Mesh implants in hernia repair. Inflammatory cell response in a rat model

Abstract

Background: In the reinforcement of the abdominal wall with mesh implants, various complications including hernia recurrence, abdominal pain, seroma formation and infection are discussed to depend on the biocompatibility of the alloplastic prosthesis. Particularly macrophages, T-cells and mast cells have been shown to play a major role in the inflammatory response to biomaterials. To approach biocompatibility of surgical meshes we therefore examined the infiltrate of these cells as well as the proliferation rate in response to different clinically applied materials.

Materials and methods: Three mesh materials (polypropylene: PP, Prolene; polyethylene terephthalate: PET, Mersilene, and polypropylene/polyglactin: PP + PG, Vypro) were compared after inlay implantation in a standardized rodent animal model. A suture-closed laparotomy served as control. After 7 and 90 days of implantation, histochemical analysis of the inflammatory response to all biomaterials was performed: macrophages (ED3), T-cells (CD3), proliferating cells (PCNA) and mast cells (Giemsa) were investigated.
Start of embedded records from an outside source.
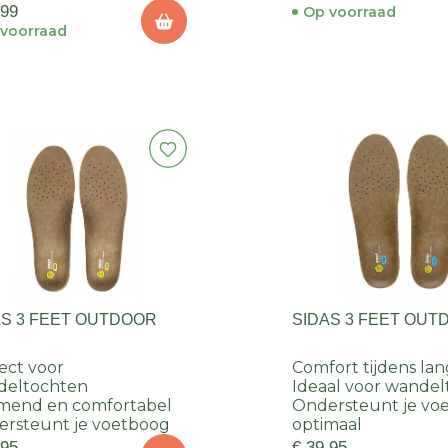
,99
Op voorraad
voorraad
AS 3 FEET OUTDOOR
SIDAS 3 FEET OUT
ect voor
Comfort tijdens lan
deltochten
Ideaal voor wande
mend en comfortabel
Ondersteunt je vo
rsteunt je voetboog
optimaal
,95
€ 39,95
Results: In all groups a persisting T-cell response was observed. Colonization of the interface with macrophages showed a pronounced reduction in the PP + PG-mesh group. Infiltration of mast cells at the tissue graft interface showed a time-dependent decrease in the PET- and PP + PG-mesh groups, whereas in contrast, index of mast cells increased in the PP-mesh group. At both time points, indices of proliferation were highest in the PP-mesh group.

Conclusion: The present data confirm the development of a biomaterial-dependent chronic inflammatory response to surgical meshes with macrophages as the predominant cell type. Further research on the recruitment of inflammatory cells and in particular on the role of mast cells and their granular products should be encouraged.